NavList:
A Community Devoted to the Preservation and Practice of Celestial Navigation and Other Methods of Traditional Wayfinding
Re: Rolling Cruise Ship
From: Frank Reed CT
Date: 2006 Jul 26, 23:44 -0500
Red wrote:
"So I have a base side of 2' and hypotenuse at 15'...
Sin* = opposite/hypotenuse = 2/15= 0.1333
And the angle becomes about 8 degrees if I've done that right.
Admittedly VERY crude and done with a fast eye instead of proper measurements
from the photos, but at eight degrees that's still only half of the
fifteen(?)
degrees that the cruise line states now."
No, I don't think that's the right geometry. The actual angle, given your
inputs of 2 ft and 15 ft works out to 15 degrees almost exactly. If the actual
depth below the rim is 2.5 ft, then the angle is 18 degrees.

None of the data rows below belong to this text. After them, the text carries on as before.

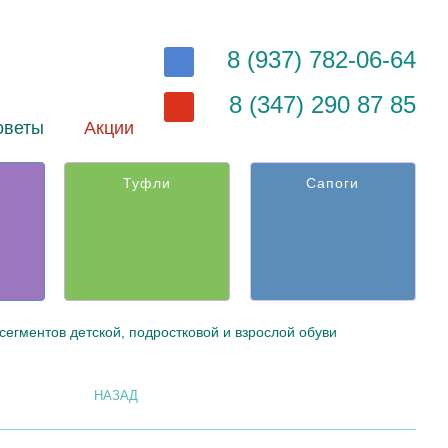
8 (937) 782-06-64
8 (347) 290 87 85
оветы
Акции
Туфли
Сапоги
сегментов детской, подростковой и взрослой обуви
НАЗАД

You work this out by preserving water volume in the pool. Draw yourself a
picture with the pool tilted by some angle X such that the water is just
touching the upper rim on one side. Now draw the pool level and call the distance
from the rim to the level water D. Calling the length L and preserving volume
from tilted back to level, you should be able to derive this equation:
tan(X)=2*D/L. As you can see, if D is 2 ft and L is 15 ft, then X is 15 degrees.
One of the more extremist reports claimed that the vessel tilted 38 degrees.
This would require the pool's water level to be 6 feet below the rim after it
righted itself, which was clearly not the case.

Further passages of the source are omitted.